To access a particular attribute, type in name you've given your dataset followed by a period ("."). Find the temporal range of this dataset i.e what time period the data was collected over. 

In [17]:
#example:
print(data.creator_email) 

data@oceancolor.gsfc.nasa.gov


Our global sea surface temperature data is saved as a two-dimensional array. 

Take a break a play the Battleship Game: https://www.battleshiponline.org. You are given a grid (i.e a two dimensional array) and you have identify where your enemy ships are by selecting a x and y coordinate on the grid.
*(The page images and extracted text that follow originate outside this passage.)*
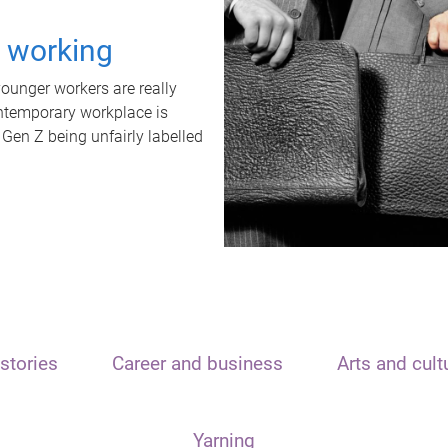
t working
unger workers are really
ontemporary workplace is
 Gen Z being unfairly labelled
stories
Career and business
Arts and cult
Yarning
Similarly for our data, the x-axis is latitude ('lat') and the y-axis is longitude ('lon'). The sea surface temperature is like the location of the ships. It provides additional information for each location point selected.

![lat and long grid](https://www.ncl.ucar.edu/Applications/Images/mapgrid_1_lg.png)

The dimensions tell you the size of the dataset. You can access the dimensions of the dataset by calling **dataset.dimensions**. Notice that the output is a dictionary. 

There are also some dimensions that do not have any physical meaning namely 'rgb' and 'eightbitcolor'. These will become useful when mapping the data and will ignore them for now. 

In [18]:
data.dimensions

OrderedDict([('lat',
              <class 'netCDF4._netCDF4.Dimension'>: name = 'lat', size = 4320),
             ('lon',
              <class 'netCDF4._netCDF4.Dimension'>: name = 'lon', size = 8640),
             ('rgb',
              <class 'netCDF4._netCDF4.Dimension'>: name = 'rgb', size = 3),
             ('eightbitcolor',
              <class 'netCDF4._netCDF4.Dimension'>: name = 'eightbitcolor', size = 256)])

We can see the "keys," or dimension names, with **dataset.dimensions.keys()**

In [19]:
data.dimensions.keys()

odict_keys(['lat', 'lon', 'rgb', 'eightbitcolor'])

If you want to see a specific dimension, you can do so by adding brackets and the dimension name in quotes. i.e. **dataset.dimensions['lat']**.

In [20]:
data.dimensions['lat']

<class 'netCDF4._netCDF4.Dimension'>: name = 'lat', size = 4320

Like you did earlier, to pull out a particular attribute of this dimensions (in this case size) you would type in **dataset.dimensions['lat'].size**. Create a tuple which gives you the size of the grid i.e the size of the latitude and longitude dimensions.

In [None]:
latitudeSize = 0
longitudeSize = 0
gridSize = (latitudeSize,longitudeSize)
print(gridSize)

Now, we are ready to look at the variables we're playing with using **dataset.variables."something"**. First output the names of these variables. 

Hint: refer back to our steps for looking at the dimensions of the dataset. 

Now, the variables themselves. This is a lot of information so try doing just the variable 'sst' instead. 

Hint: again refer back to our steps for looking at the dimensions of the dataset. 

Look over the attributes to the this variable like its name, units, etc. Are there any that don't make sense? Note them down and we'll discuss it together. 

We can access any one of these attributes by calling it directly. Just add a period at the end of your call to a variable and add in the attribute name.

What is the shape (or size) of this variable? Does it match it up to the grid size we figured out earlier? Test this out using code!

Hint: **dataset.variables['sst'].shape** gives you the size of the variable.

Now working with a partner, draw out the structure of the dataset we looked at today. 

Can you imagine packing all of this information onto a list or an excel sheet? This is why .netcdf files are so useful!